Parents of children with special needs, most of them members of the bar mitzvah club, have already signed up. “My son cannot express himself,” warned one mother on her application.
Teen volunteers on the other hand are more challenging. Mrs. Esti Marton, a talented graphic designer, prepared attractive computer-based presentations to help make the message of the Friendship Circle interesting to the online generation.
One of the Martons’ neighbors, a friend of Chabad Bialik, is the volunteer coordinator for ORT Bialik, the area’s largest public high school. Students are obligated to fulfill a number of volunteer hours before they can graduate. But the Friendship Circle will be up against the allure of volunteering for the ambulance corps or the fire department, both of which are options for teens in Israel
The obstacles don’t scare the Martons. Since their appointment to their post five years ago by Chabad of Haifa Bay’s Rabbi Moshe Shmuel Oirechman, they’ve surmounted what others considered not doable. They’ve opened the neighborhood’s first public religious preschool. When they moved to the mostly secular Givat Harakefot neighborhood in Kiryat Bialik on the eve of the Second Lebanon War in 2006, there were no synagogues. People gathered to pray in private homes.
“In times of war, more people feel the need to pray,” said Mrs. Marton.
Chabad opened its doors for High Holiday prayer services, hosted in a large bomb shelter (not an uncommon venue in space-starved Israeli cities). Hundreds attended. Continued interest in the Martons’ prayer services convinced the city to grant them a space to pray. Today Rabbi Marton leads the “Community Synagogue of Givat HaRakefet” in a bright, airy building constructed by the municipality.

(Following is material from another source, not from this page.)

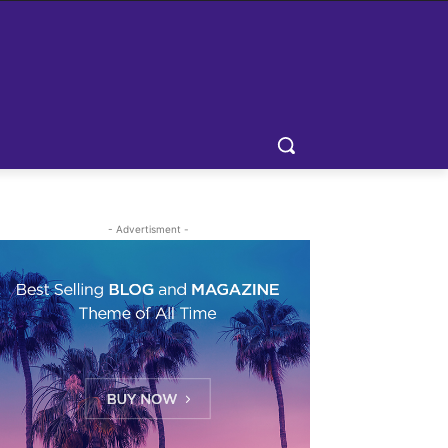
- Advertisment -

On the edge of the synagogue’s property stands a building topped by what looks like a large Parmesan cheese grater. It’s the crusher Kiryat Bialik’s original settlers used to pulverize stone into street-grade gravel for the new town. Chabad Bialik is paving roads towards greater understanding and acceptance of religious Jewish life.
When Rabbi Marton crosses the road from the synagogue to a preschool across from the synagogue, the four-year-olds greet him like a rock star. They cluster around his knees.
A preschooler in a pink sundress runs over. “Rabbi Pini, do you remember we came to your house?”
Throughout the year, Rabbi Marton visits the children to bring them classic Chabad holiday workshops: shofar factory, matzah bakery, Chanukah olive oil pressing.
“They feel like I am their friend,” said Rabbi Marton. “For children to see a rabbi and feel that he is a normal part of their lives is an accomplishment.”
The workshops have become a feature appreciated by local public schools. Ami Reuben, director of Kiryat Bialik’s education department, thanked Rabbi Marton for “enriching the knowledge of many students, especially with regard to Jewish values, Torah and mitzvot” and expressed hope that he “would continue and expand” his activities.
Mrs. Cohen wants Chabad Bialik’s latest program, the Friendship Circle, to meet with the same success.
“I hope Tal will have friends and learn to be a friend.”